Page layout parsing data
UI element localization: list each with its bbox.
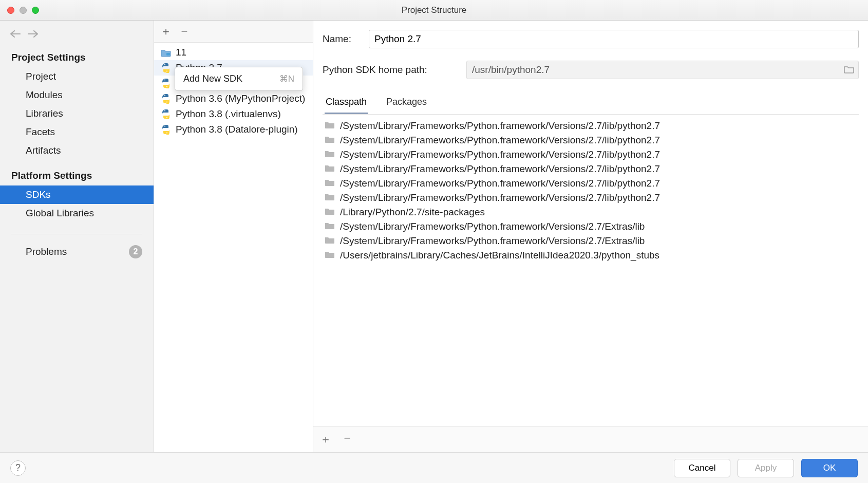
svg-point-6 [166,102,167,103]
cancel-button[interactable]: Cancel [674,459,730,477]
folder-icon [325,178,335,189]
ok-button[interactable]: OK [801,459,858,477]
classpath-toolbar: ＋ − [313,426,868,452]
sidebar-item-libraries[interactable]: Libraries [0,104,154,123]
classpath-path: /System/Library/Frameworks/Python.framew… [340,120,660,132]
sidebar-item-modules[interactable]: Modules [0,86,154,104]
titlebar: Project Structure [0,0,868,21]
menu-shortcut: ⌘N [279,73,294,84]
menu-label: Add New SDK [183,73,242,84]
forward-arrow-icon[interactable] [28,30,39,40]
dialog-footer: ? Cancel Apply OK [0,452,868,483]
tab-classpath[interactable]: Classpath [325,91,368,114]
browse-folder-icon[interactable] [844,65,854,75]
sdk-details: Name: Python SDK home path: ClasspathPac… [313,21,868,452]
classpath-path: /System/Library/Frameworks/Python.framew… [340,221,645,232]
sdk-tabs: ClasspathPackages [323,91,859,115]
sdk-toolbar: ＋ − [154,21,313,43]
classpath-path: /Library/Python/2.7/site-packages [340,207,485,218]
svg-point-5 [164,95,165,96]
folder-icon [325,192,335,203]
remove-sdk-button[interactable]: − [177,24,192,39]
classpath-row[interactable]: /Users/jetbrains/Library/Caches/JetBrain… [323,248,859,263]
classpath-path: /System/Library/Frameworks/Python.framew… [340,192,660,203]
python-icon [160,124,172,135]
back-arrow-icon[interactable] [9,30,21,40]
window-title: Project Structure [0,5,868,15]
add-sdk-button[interactable]: ＋ [158,24,174,39]
sidebar: Project Settings ProjectModulesLibraries… [0,21,154,452]
sidebar-item-artifacts[interactable]: Artifacts [0,141,154,160]
classpath-path: /Users/jetbrains/Library/Caches/JetBrain… [340,250,659,261]
python-icon [160,62,172,73]
svg-point-8 [166,117,167,118]
classpath-path: /System/Library/Frameworks/Python.framew… [340,178,660,189]
menu-add-new-sdk[interactable]: Add New SDK ⌘N [175,70,303,87]
sidebar-item-problems[interactable]: Problems 2 [0,242,154,262]
svg-rect-0 [166,53,170,55]
apply-button[interactable]: Apply [738,459,794,477]
classpath-row[interactable]: /System/Library/Frameworks/Python.framew… [323,119,859,133]
folder-icon [325,135,335,146]
sidebar-item-global-libraries[interactable]: Global Libraries [0,204,154,222]
window-zoom-icon[interactable] [32,7,39,14]
classpath-row[interactable]: /System/Library/Frameworks/Python.framew… [323,219,859,234]
folder-icon [325,250,335,261]
folder-icon [325,221,335,232]
problems-count-badge: 2 [129,245,142,258]
name-label: Name: [323,33,358,45]
sdk-path-input[interactable] [472,64,844,76]
path-label: Python SDK home path: [323,64,456,76]
svg-point-2 [166,71,167,72]
sidebar-item-sdks[interactable]: SDKs [0,185,154,204]
tab-packages[interactable]: Packages [385,91,428,114]
python-icon [160,78,172,89]
section-project-settings: Project Settings [0,49,154,66]
folder-icon [325,149,335,160]
window-minimize-icon[interactable] [20,7,27,14]
jdk-folder-icon [160,47,172,58]
section-platform-settings: Platform Settings [0,167,154,184]
sdk-name-input[interactable] [369,30,859,48]
folder-icon [325,235,335,247]
folder-icon [325,163,335,175]
problems-label: Problems [26,246,67,257]
sdk-row-label: Python 3.8 (Datalore-plugin) [176,124,298,135]
help-button[interactable]: ? [10,460,26,476]
classpath-row[interactable]: /System/Library/Frameworks/Python.framew… [323,191,859,205]
sdk-row[interactable]: Python 3.6 (MyPythonProject) [154,91,313,106]
classpath-row[interactable]: /System/Library/Frameworks/Python.framew… [323,162,859,176]
sdk-list-pane: ＋ − 11Python 2.7Python 3.6 (Datalore-plu… [154,21,313,452]
classpath-row[interactable]: /System/Library/Frameworks/Python.framew… [323,234,859,248]
svg-point-3 [164,80,165,81]
svg-point-9 [164,126,165,127]
sdk-list[interactable]: 11Python 2.7Python 3.6 (Datalore-plugin)… [154,43,313,452]
folder-icon [325,207,335,218]
classpath-path: /System/Library/Frameworks/Python.framew… [340,149,660,160]
context-menu: Add New SDK ⌘N [175,67,303,91]
sdk-row[interactable]: Python 3.8 (.virtualenvs) [154,106,313,122]
classpath-path: /System/Library/Frameworks/Python.framew… [340,235,645,247]
sidebar-item-project[interactable]: Project [0,67,154,86]
svg-point-1 [164,64,165,65]
folder-icon [325,120,335,132]
svg-point-10 [166,133,167,134]
classpath-row[interactable]: /System/Library/Frameworks/Python.framew… [323,147,859,162]
sdk-row-label: 11 [176,47,186,58]
sidebar-item-facets[interactable]: Facets [0,123,154,141]
sdk-row-label: Python 3.6 (MyPythonProject) [176,93,305,104]
classpath-list[interactable]: /System/Library/Frameworks/Python.framew… [323,115,859,426]
classpath-path: /System/Library/Frameworks/Python.framew… [340,135,660,146]
classpath-path: /System/Library/Frameworks/Python.framew… [340,163,660,175]
sdk-row-label: Python 3.8 (.virtualenvs) [176,108,281,120]
remove-classpath-button[interactable]: − [341,432,353,447]
sdk-row[interactable]: 11 [154,45,313,60]
window-close-icon[interactable] [7,7,14,14]
sdk-row[interactable]: Python 3.8 (Datalore-plugin) [154,122,313,137]
classpath-row[interactable]: /System/Library/Frameworks/Python.framew… [323,176,859,191]
classpath-row[interactable]: /System/Library/Frameworks/Python.framew… [323,133,859,147]
classpath-row[interactable]: /Library/Python/2.7/site-packages [323,205,859,219]
svg-point-4 [166,86,167,87]
svg-point-7 [164,110,165,112]
add-classpath-button[interactable]: ＋ [319,432,332,447]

• [Task requirements]:
Quote the data above in full, leaving out the pictures it holds.

• [Task solution]:
UI element localization: list each with its bbox.
svg-point-6 [166,102,167,103]
cancel-button[interactable]: Cancel [674,459,730,477]
folder-icon [325,178,335,189]
ok-button[interactable]: OK [801,459,858,477]
classpath-toolbar: ＋ − [313,426,868,452]
sidebar-item-libraries[interactable]: Libraries [0,104,154,123]
classpath-path: /System/Library/Frameworks/Python.framew… [340,120,660,132]
sidebar-item-modules[interactable]: Modules [0,86,154,104]
titlebar: Project Structure [0,0,868,21]
menu-shortcut: ⌘N [279,73,294,84]
menu-label: Add New SDK [183,73,242,84]
forward-arrow-icon[interactable] [28,30,39,40]
dialog-footer: ? Cancel Apply OK [0,452,868,483]
tab-classpath[interactable]: Classpath [325,91,368,114]
browse-folder-icon[interactable] [844,65,854,75]
sdk-details: Name: Python SDK home path: ClasspathPac… [313,21,868,452]
classpath-path: /System/Library/Frameworks/Python.framew… [340,221,645,232]
sdk-tabs: ClasspathPackages [323,91,859,115]
sdk-toolbar: ＋ − [154,21,313,43]
classpath-path: /Library/Python/2.7/site-packages [340,207,485,218]
svg-point-5 [164,95,165,96]
folder-icon [325,192,335,203]
remove-sdk-button[interactable]: − [177,24,192,39]
classpath-row[interactable]: /Users/jetbrains/Library/Caches/JetBrain… [323,248,859,263]
classpath-path: /System/Library/Frameworks/Python.framew… [340,192,660,203]
python-icon [160,124,172,135]
back-arrow-icon[interactable] [9,30,21,40]
window-title: Project Structure [0,5,868,15]
add-sdk-button[interactable]: ＋ [158,24,174,39]
sidebar: Project Settings ProjectModulesLibraries… [0,21,154,452]
sidebar-item-artifacts[interactable]: Artifacts [0,141,154,160]
classpath-path: /Users/jetbrains/Library/Caches/JetBrain… [340,250,659,261]
python-icon [160,62,172,73]
svg-point-8 [166,117,167,118]
classpath-path: /System/Library/Frameworks/Python.framew… [340,178,660,189]
menu-add-new-sdk[interactable]: Add New SDK ⌘N [175,70,303,87]
sidebar-item-problems[interactable]: Problems 2 [0,242,154,262]
svg-rect-0 [166,53,170,55]
apply-button[interactable]: Apply [738,459,794,477]
classpath-row[interactable]: /System/Library/Frameworks/Python.framew… [323,119,859,133]
folder-icon [325,135,335,146]
sidebar-item-global-libraries[interactable]: Global Libraries [0,204,154,222]
window-zoom-icon[interactable] [32,7,39,14]
classpath-row[interactable]: /System/Library/Frameworks/Python.framew… [323,219,859,234]
folder-icon [325,250,335,261]
folder-icon [325,221,335,232]
problems-count-badge: 2 [129,245,142,258]
name-label: Name: [323,33,358,45]
sdk-path-input[interactable] [472,64,844,76]
path-label: Python SDK home path: [323,64,456,76]
svg-point-2 [166,71,167,72]
sidebar-item-sdks[interactable]: SDKs [0,185,154,204]
tab-packages[interactable]: Packages [385,91,428,114]
python-icon [160,78,172,89]
section-project-settings: Project Settings [0,49,154,66]
folder-icon [325,149,335,160]
window-minimize-icon[interactable] [20,7,27,14]
jdk-folder-icon [160,47,172,58]
section-platform-settings: Platform Settings [0,167,154,184]
sdk-name-input[interactable] [369,30,859,48]
folder-icon [325,235,335,247]
folder-icon [325,163,335,175]
problems-label: Problems [26,246,67,257]
sdk-row-label: Python 3.8 (Datalore-plugin) [176,124,298,135]
help-button[interactable]: ? [10,460,26,476]
classpath-row[interactable]: /System/Library/Frameworks/Python.framew… [323,191,859,205]
sdk-row[interactable]: Python 3.6 (MyPythonProject) [154,91,313,106]
classpath-row[interactable]: /System/Library/Frameworks/Python.framew… [323,162,859,176]
sdk-list-pane: ＋ − 11Python 2.7Python 3.6 (Datalore-plu… [154,21,313,452]
classpath-row[interactable]: /System/Library/Frameworks/Python.framew… [323,234,859,248]
svg-point-3 [164,80,165,81]
svg-point-9 [164,126,165,127]
sdk-list[interactable]: 11Python 2.7Python 3.6 (Datalore-plugin)… [154,43,313,452]
folder-icon [325,207,335,218]
classpath-path: /System/Library/Frameworks/Python.framew… [340,149,660,160]
context-menu: Add New SDK ⌘N [175,67,303,91]
sdk-row[interactable]: Python 3.8 (.virtualenvs) [154,106,313,122]
classpath-path: /System/Library/Frameworks/Python.framew… [340,235,645,247]
sidebar-item-project[interactable]: Project [0,67,154,86]
svg-point-1 [164,64,165,65]
folder-icon [325,120,335,132]
svg-point-10 [166,133,167,134]
classpath-row[interactable]: /System/Library/Frameworks/Python.framew… [323,147,859,162]
sdk-row-label: 11 [176,47,186,58]
sidebar-item-facets[interactable]: Facets [0,123,154,141]
sdk-row-label: Python 3.6 (MyPythonProject) [176,93,305,104]
classpath-list[interactable]: /System/Library/Frameworks/Python.framew… [323,115,859,426]
classpath-path: /System/Library/Frameworks/Python.framew… [340,135,660,146]
classpath-path: /System/Library/Frameworks/Python.framew… [340,163,660,175]
sdk-row-label: Python 3.8 (.virtualenvs) [176,108,281,120]
remove-classpath-button[interactable]: − [341,432,353,447]
sdk-row[interactable]: 11 [154,45,313,60]
window-close-icon[interactable] [7,7,14,14]
sdk-row[interactable]: Python 3.8 (Datalore-plugin) [154,122,313,137]
classpath-row[interactable]: /System/Library/Frameworks/Python.framew… [323,176,859,191]
classpath-row[interactable]: /System/Library/Frameworks/Python.framew… [323,133,859,147]
classpath-row[interactable]: /Library/Python/2.7/site-packages [323,205,859,219]
svg-point-4 [166,86,167,87]
svg-point-7 [164,110,165,112]
add-classpath-button[interactable]: ＋ [319,432,332,447]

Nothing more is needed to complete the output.